The global MLOps (Machine Learning Operations) market, solutions that help data scientists simplify and optimize machine learning deployment processes, will grow at an average annual rate of nearly 45% until 2030. The projection was made by the research company Valuates Reports, which estimates a jump in valuation from US$ 186.4 million, reached in 2023, to US$ 3.6 billion. One of the main reasons for the heating of this market may be the reduction in the time frame for developing predictive models. The assessment is by Carlos Relvas, Chief Data Scientist at Datarisk, a company specialized in the use of artificial intelligence to generate value in the concept.decision as a service”.
According to him, to develop similar systems with traditional methods, organizations take an average of two to three weeks, depending on the complexity of the sector.
“On the other hand, when using MLOps, the data scientist can automate the entire creation process. First, he does all the model training using automatic machine learning that tests algorithms to see which one works best. At this point, the scientist can also, if he wants, upload his own code and save all the documents and codes, thus ensuring the protection of the documentation of all the databases. The success of MLOps is due to the fact that it eliminates all these steps, with the model creator himself being responsible and having everything he needs to go from the beginning to the end of the project,” he says.
In 2024, Datarisk launched a market-ready MLOps solution focused on serving leading companies in activities such as credit granting, fraud risk, propensity for job change, agricultural productivity, among others. Only during the first half of this year, the tool was used to perform over 10 million queries, and among the benefits gained by users of this technology, one of the biggest highlights was precisely the reduction in time. With the startup's MLOps, the average lead time of three weeks has been reduced to a matter of hours.
Carlos Relvas also explains that after this first training is built, a second stage within Datarisk's MLOps platform begins, which is the part where the scientist can automatically, by himself, create an API for the model to be used in external environments. The third stage, according to him, is solution management. At this stage, the goal is to ensure that this model, which has been developed, trained, and is being used, continues to perform well over time. "The tool can monitor both the usage of your applications and the functioning of the APIs to ensure not only that everything is operating as programmed but also to allow the assessment of the model's quality. The solution enables verification, for example, if any variable has changed over time, and issues alerts to the end user if the model is losing performance," he states.

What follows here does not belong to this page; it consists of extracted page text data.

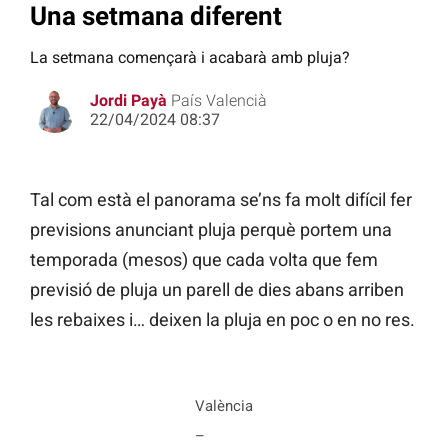
Una setmana diferent
La setmana començarà i acabarà amb pluja?
Jordi Payà
País Valencià
22/04/2024 08:37
Tal com està el panorama se’ns fa molt difícil fer
previsions anunciant pluja perquè portem una
temporada (mesos) que cada volta que fem
previsió de pluja un parell de dies abans arriben
les rebaixes i… deixen la pluja en poc o en no res.
València
–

The market's receptiveness and the prospects that Datarisk has made allow the company to project growth of more than five times the volume of use of this solution by the end of 2025.

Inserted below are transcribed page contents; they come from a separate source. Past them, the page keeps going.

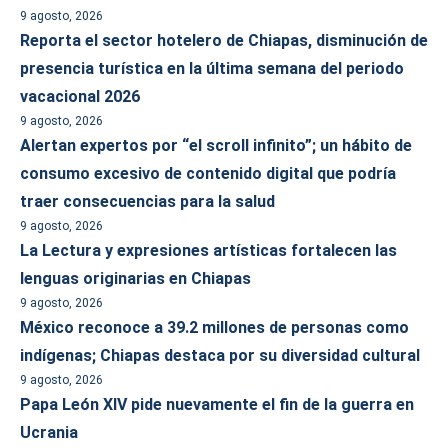
9 agosto, 2026
Reporta el sector hotelero de Chiapas, disminución de
presencia turística en la última semana del periodo
vacacional 2026
9 agosto, 2026
Alertan expertos por “el scroll infinito”; un hábito de
consumo excesivo de contenido digital que podría
traer consecuencias para la salud
9 agosto, 2026
La Lectura y expresiones artísticas fortalecen las
lenguas originarias en Chiapas
9 agosto, 2026
México reconoce a 39.2 millones de personas como
indígenas; Chiapas destaca por su diversidad cultural
9 agosto, 2026
Papa León XIV pide nuevamente el fin de la guerra en
Ucrania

The Co-founder and CEO of Datarisk, Jhonata Emerick, explains that by becoming a pioneer in offering solutions in the MLOps concept in Brazil, the startup is putting into practice the strategy of maturing and refining its main business theses. "We understand the market's needs more deeply, and now we are prepared to offer solutions capable of transforming the reality of data science in the country in an absolutely relevant way," he says.
According to Emerick, in the specific case of developing predictive models, MLOps solutions emerge as a response to slow internal processes designed for a time when companies did not need to manage a data area with the agility that is currently required.

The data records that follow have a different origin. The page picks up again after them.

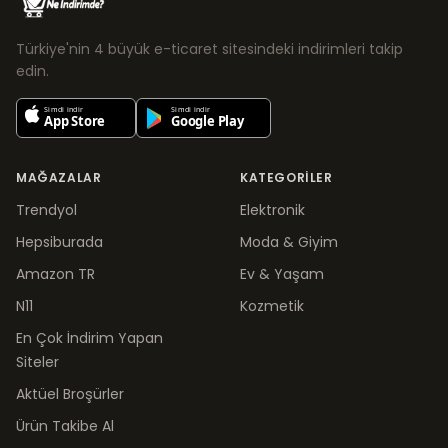
Türkiye'nin 4 büyük e-ticaret sitesindeki indirimleri takip
edin.
MAĞAZALAR
KATEGORILER
Trendyol
Elektronik
Hepsiburada
Moda & Giyim
Amazon TR
Ev & Yaşam
N11
Kozmetik
En Çok İndirim Yapan
Siteler
Aktüel Broşürler
Ürün Takibe Al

“IT queue systems are generally adopted in which the data science area finishes creating a model and passes it on to the engineering area to create an API. The engineering area, in turn, will take a significant amount of time to do its part, when it will then pass the project on to the credit engine team, for example, so that it can finally implement this API, which will lead to other deadlines. The result is that, when the model is implemented, the situation is already different. This is why the MLOps solution becomes so effective in terms of optimization,” he concludes.